Anyone have any knowledge of the components on this bike, the bike in 
general and things I would want to look for to make sure it’s not junk ?
We did go look at it and my son liked the way it rode but I have no knowledge
of these older bikes or components. In terms of price what would be fair ?
In looking around the internet I hear anything from $10 at a garage sale to
About $100 - $140 from CL is fair. I told the person that from what I’m seeing, he
is asking $250, that these bikes are going for around $100. He said he has a lot
of upgrades in the hubs, brakes and drive train but he would work with me.

“Matrix Titan wheels with DT-Swiss quick-release hubs, stainless spokes, new tubes, and good tires; Shimano Sora dual pivot side pull brakes; SunTour Cyclone 7000 series drive-train. Has Shimano down-tube shifters and dual-action brake levers.
New cables and greased throughout.”

He was very nice but not sure what that meant in terms of what he would sell
for. I didn’t push it yet because I didn’t know if I was going to buy it. Are these
“upgrades worth anything .” Lastly If I did pick it up for around $100 would it be dumb to put a new but cheap set of $150 wheels on it.

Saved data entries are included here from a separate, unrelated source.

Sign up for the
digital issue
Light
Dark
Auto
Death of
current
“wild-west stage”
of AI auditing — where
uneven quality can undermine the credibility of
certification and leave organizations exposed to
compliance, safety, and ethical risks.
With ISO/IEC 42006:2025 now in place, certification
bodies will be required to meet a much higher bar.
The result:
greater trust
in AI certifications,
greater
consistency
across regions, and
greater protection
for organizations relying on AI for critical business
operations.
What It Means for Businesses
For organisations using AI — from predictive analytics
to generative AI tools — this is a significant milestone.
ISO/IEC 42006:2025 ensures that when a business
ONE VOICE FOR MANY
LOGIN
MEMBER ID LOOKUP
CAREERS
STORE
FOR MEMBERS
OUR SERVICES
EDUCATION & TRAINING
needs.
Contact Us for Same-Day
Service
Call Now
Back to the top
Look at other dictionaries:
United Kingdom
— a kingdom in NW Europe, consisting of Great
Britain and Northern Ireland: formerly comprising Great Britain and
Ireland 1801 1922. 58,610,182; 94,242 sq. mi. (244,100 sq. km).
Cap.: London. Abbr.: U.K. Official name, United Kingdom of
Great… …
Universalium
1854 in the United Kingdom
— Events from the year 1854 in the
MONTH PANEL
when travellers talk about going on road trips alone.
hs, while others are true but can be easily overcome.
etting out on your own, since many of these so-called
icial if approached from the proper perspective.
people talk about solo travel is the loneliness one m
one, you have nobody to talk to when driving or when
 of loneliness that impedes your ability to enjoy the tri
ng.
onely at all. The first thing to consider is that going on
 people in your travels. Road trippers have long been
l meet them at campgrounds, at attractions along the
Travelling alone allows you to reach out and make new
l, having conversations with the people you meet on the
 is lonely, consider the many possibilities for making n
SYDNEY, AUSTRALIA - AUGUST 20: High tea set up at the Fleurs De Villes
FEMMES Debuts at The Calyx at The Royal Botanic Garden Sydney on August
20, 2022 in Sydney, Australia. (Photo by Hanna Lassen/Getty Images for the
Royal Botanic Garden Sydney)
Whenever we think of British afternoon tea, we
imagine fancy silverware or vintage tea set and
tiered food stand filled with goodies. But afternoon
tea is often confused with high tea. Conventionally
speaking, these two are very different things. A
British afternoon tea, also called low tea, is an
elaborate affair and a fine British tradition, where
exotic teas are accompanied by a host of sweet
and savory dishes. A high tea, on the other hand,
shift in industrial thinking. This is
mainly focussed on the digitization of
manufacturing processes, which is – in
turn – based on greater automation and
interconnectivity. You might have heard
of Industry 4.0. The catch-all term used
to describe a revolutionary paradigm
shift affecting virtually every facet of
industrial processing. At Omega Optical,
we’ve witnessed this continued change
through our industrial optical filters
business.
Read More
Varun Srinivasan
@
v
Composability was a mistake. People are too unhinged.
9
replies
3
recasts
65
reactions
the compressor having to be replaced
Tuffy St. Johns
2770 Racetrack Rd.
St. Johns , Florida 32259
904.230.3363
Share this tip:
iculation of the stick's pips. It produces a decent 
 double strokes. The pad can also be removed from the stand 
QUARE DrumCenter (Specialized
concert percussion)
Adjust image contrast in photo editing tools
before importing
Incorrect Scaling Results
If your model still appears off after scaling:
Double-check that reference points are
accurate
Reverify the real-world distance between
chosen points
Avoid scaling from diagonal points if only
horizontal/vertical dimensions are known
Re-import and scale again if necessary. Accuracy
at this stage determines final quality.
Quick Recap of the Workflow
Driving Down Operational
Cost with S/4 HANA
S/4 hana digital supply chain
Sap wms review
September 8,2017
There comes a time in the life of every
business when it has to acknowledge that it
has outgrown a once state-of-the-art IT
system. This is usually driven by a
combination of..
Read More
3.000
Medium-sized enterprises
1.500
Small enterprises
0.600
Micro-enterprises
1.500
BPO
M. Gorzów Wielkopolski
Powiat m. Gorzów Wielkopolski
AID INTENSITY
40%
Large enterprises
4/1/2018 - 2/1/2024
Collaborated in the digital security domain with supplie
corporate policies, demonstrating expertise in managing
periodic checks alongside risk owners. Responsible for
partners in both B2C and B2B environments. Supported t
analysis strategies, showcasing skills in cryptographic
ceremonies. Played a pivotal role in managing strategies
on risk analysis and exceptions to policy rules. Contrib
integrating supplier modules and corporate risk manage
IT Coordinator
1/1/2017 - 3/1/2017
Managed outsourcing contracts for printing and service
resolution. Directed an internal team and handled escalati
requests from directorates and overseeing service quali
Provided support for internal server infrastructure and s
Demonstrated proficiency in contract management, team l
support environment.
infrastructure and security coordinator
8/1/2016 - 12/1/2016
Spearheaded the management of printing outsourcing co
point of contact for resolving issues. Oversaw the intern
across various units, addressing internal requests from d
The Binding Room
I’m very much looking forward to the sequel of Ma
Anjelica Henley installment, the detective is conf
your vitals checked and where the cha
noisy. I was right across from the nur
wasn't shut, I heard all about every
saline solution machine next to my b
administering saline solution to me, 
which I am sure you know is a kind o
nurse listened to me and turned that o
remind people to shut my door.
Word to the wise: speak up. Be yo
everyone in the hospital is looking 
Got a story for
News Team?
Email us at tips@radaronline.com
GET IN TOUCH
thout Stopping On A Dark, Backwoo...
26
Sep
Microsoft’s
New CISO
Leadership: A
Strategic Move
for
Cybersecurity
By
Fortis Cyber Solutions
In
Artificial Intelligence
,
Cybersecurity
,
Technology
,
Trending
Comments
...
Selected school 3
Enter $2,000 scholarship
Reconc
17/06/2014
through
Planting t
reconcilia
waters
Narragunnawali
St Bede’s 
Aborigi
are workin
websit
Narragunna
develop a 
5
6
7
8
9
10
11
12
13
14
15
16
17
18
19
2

Here is the second one I fond. The price is much better but it’s been sitting
for three years.

http://wilmington.craigslist.org/bik/1986470067.html

Thanks for any help you might be


----------



## wvucyclist (Sep 6, 2007)

Hum, seems as both of the bikes aren't listed anymore. I wouldn't expect much from a trek 330, just a bike to ride. It's as good as any old bike, the biggest thing with a bike that age is the condition it's in.


----------



## Munro (Apr 29, 2008)

*re Trek 330 for Son*

I will preface by with the obvious.. in that I do not know your financial situation or how strong your son's interest might be, or if this is the 5th sport he has been interested in over the last 6 months.

It is something you can do together and for many years and with little cost per ride.

An old bike is like an old boat... maybe not worth the repairs .

Are you comfortable with him descending at 25-40 mph on an old bike. I expect not and adding new parts will push costs up and you will not recover the expenditure .

Better to buy a new or used lower end Trek ... loss on resale if it should happen will be not greater than loss on the old bike.
Getting him hooked on cycling is worth more than the outlay.


----------